Keywords PCI bus, Power Consumption, Optimum Architecture, State machine design


    The peripheral component interconnects (PCI) bus is widely used in the embedded system. PCI is a bus for attaching digital component in hardware devices. This works as an intermediate bus for communicating between the system I/Os and other peripheral devices. It helps to communicate with a high data rate. In applications like computers, Routers, ATMs or XBOX and so on, PCI used as a communication bus between the processor and other components like graphic cards, memory; etc. [5].

    Energy saving is a key parameter of Embedded equipment. The PCI bus uses parallel communication; therefore it may consume high power, hence there is a need to design low- power PCI. The PCI bus performs read-write operation for single or multiple bytes of data. It takes initiative to read- write operation. Generally PCI takes time to switch from single byte to multiple byte read-write operation. This state transition delay has to be minimized, which improves the speed of the device [4].

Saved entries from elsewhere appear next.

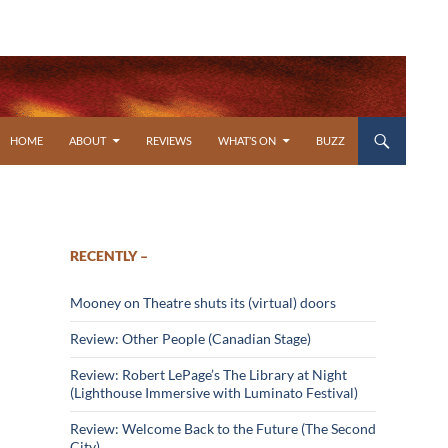
SKIP TO CONTENT
HOME
ABOUT
REVIEWS
WHAT’S ON
BUZZ
RECENTLY –
Mooney on Theatre shuts its (virtual) doors
Review: Other People (Canadian Stage)
Review: Robert LePage’s The Library at Night
(Lighthouse Immersive with Luminato Festival)
Review: Welcome Back to the Future (The Second
City)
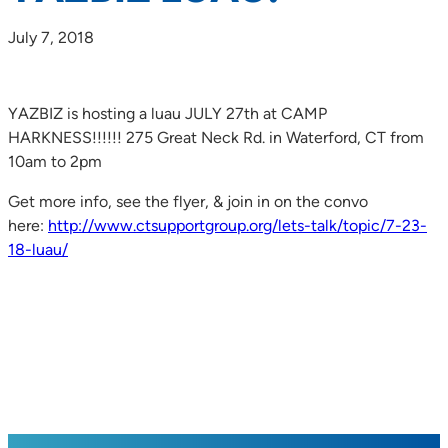
July 7, 2018
YAZBIZ is hosting a luau JULY 27th at CAMP
HARKNESS!!!!!! 275 Great Neck Rd. in Waterford, CT from
10am to 2pm
Get more info, see the flyer, & join in on the convo
here:
http://www.ctsupportgroup.org/lets-talk/topic/7-23-
18-luau/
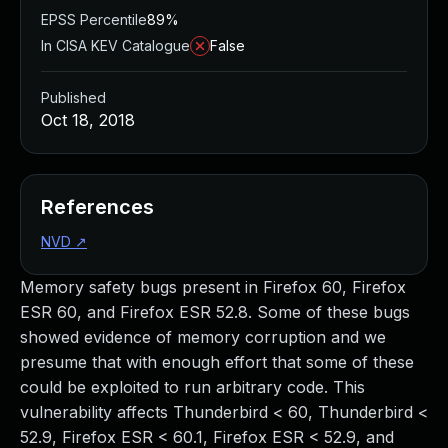
EPSS Percentile
89%
In CISA KEV Catalogue
False
Published
Oct 18, 2018
References
NVD
↗
Memory safety bugs present in Firefox 60, Firefox
ESR 60, and Firefox ESR 52.8. Some of these bugs
showed evidence of memory corruption and we
presume that with enough effort that some of these
could be exploited to run arbitrary code. This
vulnerability affects Thunderbird < 60, Thunderbird <
52.9, Firefox ESR < 60.1, Firefox ESR < 52.9, and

    PCI bus processes the control signals, system functions, address and data. It has to be accessed throughout the modules (master or slave). The master device directs the bus and it chooses the target. It consists data/address (AD) bus. For transmission of data, it takes one or more clock delay which depends on the transmission mode of operation. Also, the digital components need minimum power interfacing. The PCI bus uses parallel communication which increases power consumption [1].

    This paper is designed FPGA based PCI bus for low power and minimum area. The top-down method is applied to the PCI bus. It divides the PCI into seven functional modules which helped to optimize the architecture for each module easily. The state machine is designed for the master and target modules. It minimizes the extra state transition delays which introduces at the time of read or write operation.


    Literatures have been collected not only from research but also from review articles. The PCI Bus was initially developed in 1992, for graphics oriented operating systems like Windows. It has needed interconnection between the processor and display peripherals of standard PC architectures. The peripheral uses with high bandwidth specifications nearer to the processor bus can improve the speed. Significant performances are seen with graphical user interfaces and other high bandwidth functions like full motion video, SCSI, LANs, etc. when a bus designs is used. PCI meets these specification difficulties of the industry successfully and is now the most widely used and realized expansion standard in the world. [5]

    The initial version of conventional PCI established in consumer desktop computers was a 32-bit bus with a 33 MHz bus clock and 5 V signal, although the PCI standard gave a 64-bit variant as well. The PCI standard introduced 3.3 V slots, physically differentiated by a flipped physical connector to avoiding accidental insertion of 5 V cards. Universal cards, which can work on any voltage, have two notches. Version 2.1 of the PCI model introduced optional 66 MHz operation. A server-oriented alternative of conventional PCI, called PCI-X operated at frequencies up to 133 MHz for PCI-X 1.0 and up to 533 MHz for PCI-X 2.0. An internal connector for laptop cards was introduced in version 2.2 of the PCI specification. The PCI was also adopted for an external laptop connector standard. The first PCI specification was introduced by Intel, but following development of the standard became the responsibility of the PCI Special Interest Group (PCI-SIG) [7].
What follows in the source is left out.